It was only very recently that issues surrounding mental health began to inch their way into the spotlight. Nowadays, an individual’s overall well-being is no longer solely based on the physical condition; one’s psychological health must also be considered. However, given the ongoing investigation into the deepest recesses of the human mind, many individuals remain uninformed about the specific mental illnesses that plague the lives of so many. Through the Mind Over Matter series of articles, it is my goal to identify and differentiate between some of the common psychological disorders recognized today, beginning with one of the most broadly characterized: generalized anxiety disorder.

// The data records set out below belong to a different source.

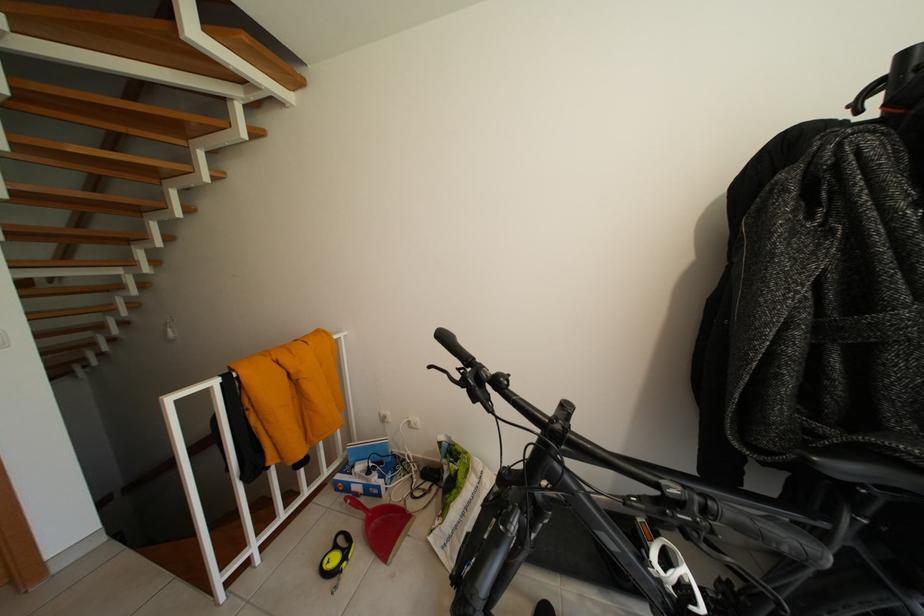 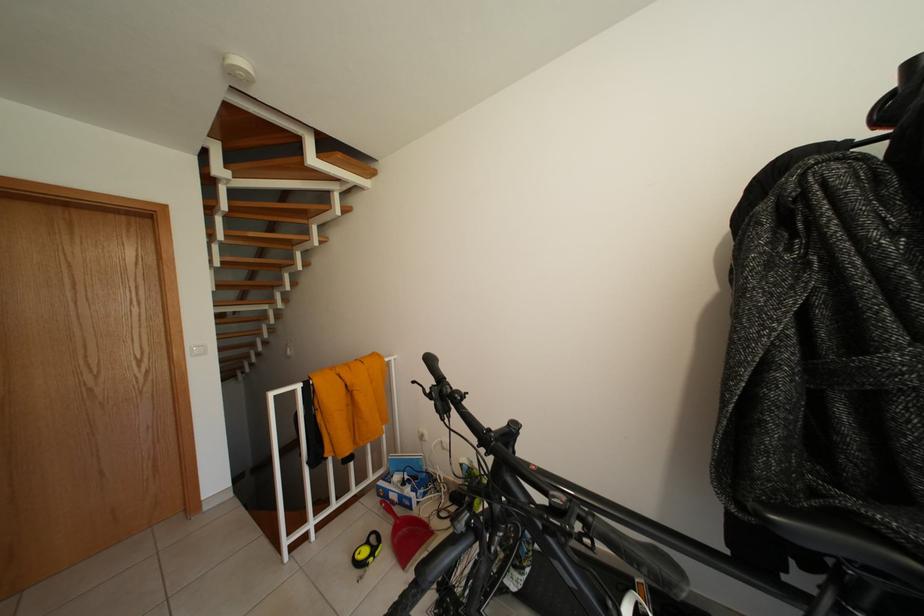 Question: How did the camera likely rotate?

Choices:
 (A) Left
 (B) Right
 (C) Up
 (D) Down

Answer: (A)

Generalized anxiety disorder, or GAD, is comprised of extreme concern over the simplest experiences, which often leads to difficulty managing daily life. Familial relationships, social situations, and financial responsibilities are all possible sources of heightened anxiety for someone with GAD. Approximately 3.1% of adults in America suffer from this condition. Both adults and children are at risk of developing GAD, but the average patient is 31 years old. Women are also more prone to the disorder than men, and some studies suggest that GAD is passed down genetically.

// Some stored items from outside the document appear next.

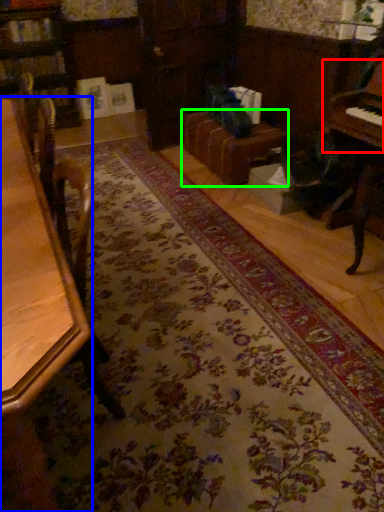 Question: Based on their relative distances, which object is farther from piano (highlighted by a red box)? Choose from table (highlighted by a blue box) and couch (highlighted by a green box).

Choices:
 (A) table
 (B) couch

Answer: (A) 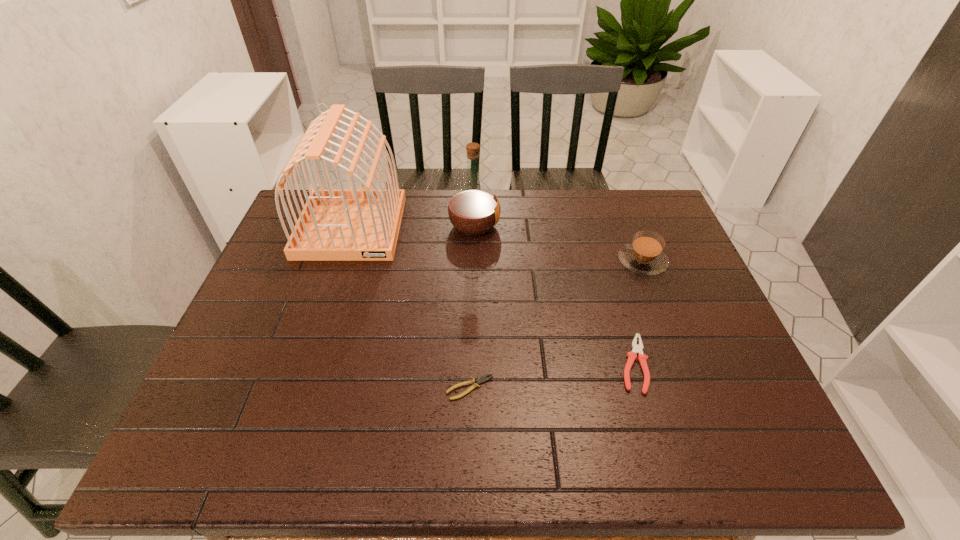 Locate an element on the screen. Image resolution: width=960 pixels, height=540 pixels. birdcage is located at coordinates (352, 224).

This screenshot has width=960, height=540. Identify the location of the tallest object. (352, 224).

Find the location of a particular element. liquor is located at coordinates (473, 210).

The width and height of the screenshot is (960, 540). Identify the location of the rightmost object. (644, 255).

The height and width of the screenshot is (540, 960). I want to click on the third shortest object, so click(644, 255).

Locate an element on the screen. The width and height of the screenshot is (960, 540). the taller pliers is located at coordinates (637, 349).

Locate an element on the screen. the second shortest object is located at coordinates (637, 349).

Identify the location of the shortest object. (476, 382).

Identify the location of the shorter pliers. Image resolution: width=960 pixels, height=540 pixels. (476, 382).

This screenshot has height=540, width=960. I want to click on vacant region located with an open door on the tallest object, so click(331, 288). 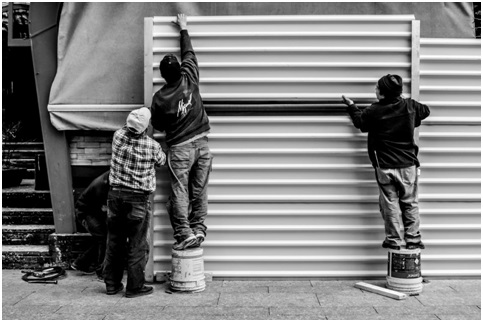 Identify the location of floor. This screenshot has width=483, height=322. (352, 300).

Diagnosing generalized anxiety disorder can be difficult because its symptoms resemble those of other anxiety and panic disorders. Important signs to look for include disproportionate anxiety over an event, restlessness, inability to concentrate, and fear of making a bad decision. GAD also takes a toll on an individual’s physical health, often manifesting through fatigue, headaches, nausea, muscle tension, and lightheadedness, just to name a few symptoms.
As with many other psychological illnesses, generalized anxiety disorder is frequently treated with some combination of psychotherapy and prescription medication. On the therapeutic front, a technique called cognitive behavioral therapy has been shown to be effective in altering an affected individual’s thought process to reduce their anxiety. Medications typically include anti-anxiety or antidepressant drugs to combat the chemical imbalances in the brain; however, these pills can have serious side effects and usage should always be monitored by a healthcare professional.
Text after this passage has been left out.